Recruiters and managers often attempt to convince a candidate to come on board by selling them on the company. This is especially true when dealing with highly sought after candidates. However, their job is actually to get the candidate to explain why they are perfect for the job. Taking this approach puts the hiring team in the driver’s seat with regards to negotiation. According to Inc. online magazine, getting a candidate to sell themselves requires four key approaches.
Ask Then Listen
Many interviewers talk more than they listen, which doesn’t provide information about the candidate. Ask insightful questions, using a procedural or a technical interview process, that directly relate to the organization’s needs. Ask candidates how they would solve them, and identify those who provide excited and thoughtful solutions rather than standard canned responses.

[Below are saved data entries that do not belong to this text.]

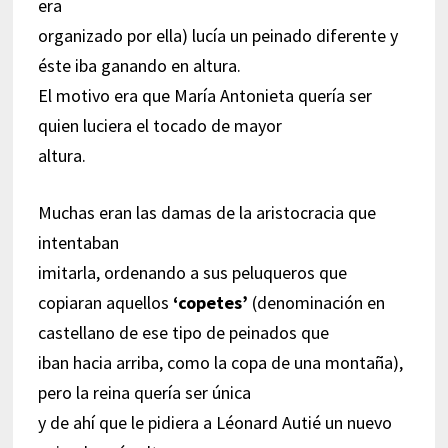
era
organizado por ella) lucía un peinado diferente y
éste iba ganando en altura.
El motivo era que María Antonieta quería ser
quien luciera el tocado de mayor
altura.
Muchas eran las damas de la aristocracia que
intentaban
imitarla, ordenando a sus peluqueros que
copiaran aquellos
‘copetes’
(denominación en
castellano de ese tipo de peinados que
iban hacia arriba, como la copa de una montaña),
pero la reina quería ser única
y de ahí que le pidiera a Léonard Autié un nuevo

strong>Make Candidates Feel Properly Assessed
Force candidates to give examples of how they have addressed situations previously. If they provide superficial responses, dig deeper by asking for details. Inquire about software and technologies listed on their resume, and ask for descriptions of when they utilized them. This approach makes candidates feel better about the job and want it more. It also places them in the position of convincing the company to hire them.
Establish a Career Move
High level candidates want a career move rather than a job change. The new position must have a greater breadth of skills, responsibility and growth to fully engage them. Recruiters and managers must demonstrate this by introducing candidates to employees who have actually experienced similar growth. Ideally, the new job should have a 15 to 20 percent higher level of responsibility than their previous one. If it’s a lower level job, they will feel like underachievers. If the job skills are much higher, they may feel that they don’t measure up.
Demonstrate Long-Term Growth
After a long interview process, focus on company strengths such as growth potential, large or small teams or management options. This allows candidates to identify the growth potential for their career. If companies demonstrate long term growth potential, candidates will keep this in mind if other companies court them in their job search.